ESTs are a readily rich information source of complete expressed gene sequences. They reveal
the type and number of genes being expressed in an organism. Joining ESTs into complete gene
sequences is computationally expensive because they are numerous, erroneous, redundant and
mixed up. ESTs that originate from the same gene are grouped together. This enables efficient
consensus sequences generation, which reveals underlying gene sequences and their possible
alternative splicings. EST clustering enables efficient discovery of expressed genes based on
which several fields rely such as: disease diagnostics, drug discovery, genetic engineering, alternative
splicing and many others. Most clustering algorithms developed so far are quadratic and
their running time is prohibitively high. A tree-structured index algorithm has been developed
to efficiently cluster ESTs with respect to running time and quality of generated clusters.

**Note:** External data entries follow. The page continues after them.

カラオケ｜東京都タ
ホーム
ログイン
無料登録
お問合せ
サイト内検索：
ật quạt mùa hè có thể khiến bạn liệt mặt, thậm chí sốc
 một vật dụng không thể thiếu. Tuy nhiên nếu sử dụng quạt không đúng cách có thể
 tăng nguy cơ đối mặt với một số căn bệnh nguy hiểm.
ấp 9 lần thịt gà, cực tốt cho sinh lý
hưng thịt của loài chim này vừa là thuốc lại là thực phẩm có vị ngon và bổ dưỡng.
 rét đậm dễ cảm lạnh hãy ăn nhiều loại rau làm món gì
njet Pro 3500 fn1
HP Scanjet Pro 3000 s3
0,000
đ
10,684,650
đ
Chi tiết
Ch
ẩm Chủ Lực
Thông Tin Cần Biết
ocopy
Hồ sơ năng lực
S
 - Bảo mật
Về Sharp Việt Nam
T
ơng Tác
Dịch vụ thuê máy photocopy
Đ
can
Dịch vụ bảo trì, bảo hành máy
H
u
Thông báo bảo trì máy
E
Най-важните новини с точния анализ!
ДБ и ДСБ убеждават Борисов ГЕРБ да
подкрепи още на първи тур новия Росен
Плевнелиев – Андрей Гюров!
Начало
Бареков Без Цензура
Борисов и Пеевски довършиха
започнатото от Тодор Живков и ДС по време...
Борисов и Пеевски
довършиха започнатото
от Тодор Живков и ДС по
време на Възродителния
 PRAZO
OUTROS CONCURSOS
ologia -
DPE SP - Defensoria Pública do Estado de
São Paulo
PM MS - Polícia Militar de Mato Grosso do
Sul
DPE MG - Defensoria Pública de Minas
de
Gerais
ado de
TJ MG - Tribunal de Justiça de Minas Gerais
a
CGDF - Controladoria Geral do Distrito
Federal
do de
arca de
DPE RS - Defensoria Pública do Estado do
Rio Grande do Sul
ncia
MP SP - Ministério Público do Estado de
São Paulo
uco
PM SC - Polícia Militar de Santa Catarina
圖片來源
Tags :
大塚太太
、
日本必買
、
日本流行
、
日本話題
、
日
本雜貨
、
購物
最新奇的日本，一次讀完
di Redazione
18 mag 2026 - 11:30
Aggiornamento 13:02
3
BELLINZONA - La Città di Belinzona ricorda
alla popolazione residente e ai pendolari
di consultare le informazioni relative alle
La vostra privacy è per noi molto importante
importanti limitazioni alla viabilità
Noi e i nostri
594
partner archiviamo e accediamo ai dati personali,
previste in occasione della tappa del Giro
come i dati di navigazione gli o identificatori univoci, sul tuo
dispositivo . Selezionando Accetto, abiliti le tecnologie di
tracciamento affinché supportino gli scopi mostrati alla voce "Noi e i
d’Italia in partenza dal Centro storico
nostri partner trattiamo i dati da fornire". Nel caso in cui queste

The
algorithm clusters ESTs in a pseudometric space by recursively partitioning a data set of EST
windows into two disjointed sets. Performance of the algorithm was tested with respect to running
time and quality of generated clusters. Further experiments were performed to investigate
the effectiveness of the triangle inequality, which was implemented to reduce distance computations
during clustering. Experimental results show that the algorithm has a running time closer
to linear with a 100% specificity, but it fluctuates in sensitivity. Implementation of the triangle
inequality did not significantly improve the performance of the algorithm.